Given entries Block Start
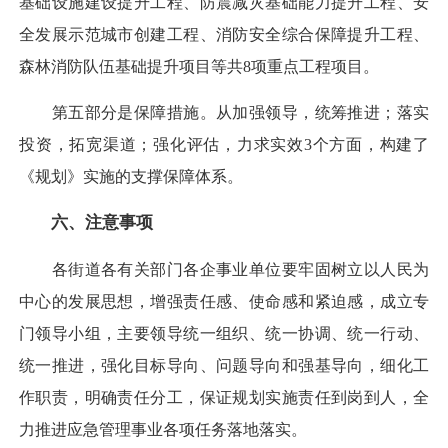
基础设施建设提升工程、防震减灾基础能力提升工程、安
全发展示范城市创建工程、消防安全综合保障提升工程、
森林消防队伍基础提升项目等共8项重点工程项目。
第五部分是保障措施。从加强领导，统筹推进；落实
投资，拓宽渠道；强化评估，力求实效3个方面，构建了
《规划》实施的支撑保障体系。
六、注意事项
各街道各有关部门各企事业单位要牢固树立以人民为
中心的发展思想，增强责任感、使命感和紧迫感，成立专
门领导小组，主要领导统一组织、统一协调、统一行动、
统一推进，强化目标导向、问题导向和强基导向，细化工
作职责，明确责任分工，保证规划实施责任到岗到人，全
力推进应急管理事业各项任务落地落实。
Given entries Block End
**Description of the task**
Exactly the lines from the one holding "投资，拓宽渠道；强化评估，力求实效3个方面，构建了" through the end of the data are to be repeated, with both ends included.

**Task output**
投资，拓宽渠道；强化评估，力求实效3个方面，构建了
《规划》实施的支撑保障体系。
六、注意事项
各街道各有关部门各企事业单位要牢固树立以人民为
中心的发展思想，增强责任感、使命感和紧迫感，成立专
门领导小组，主要领导统一组织、统一协调、统一行动、
统一推进，强化目标导向、问题导向和强基导向，细化工
作职责，明确责任分工，保证规划实施责任到岗到人，全
力推进应急管理事业各项任务落地落实。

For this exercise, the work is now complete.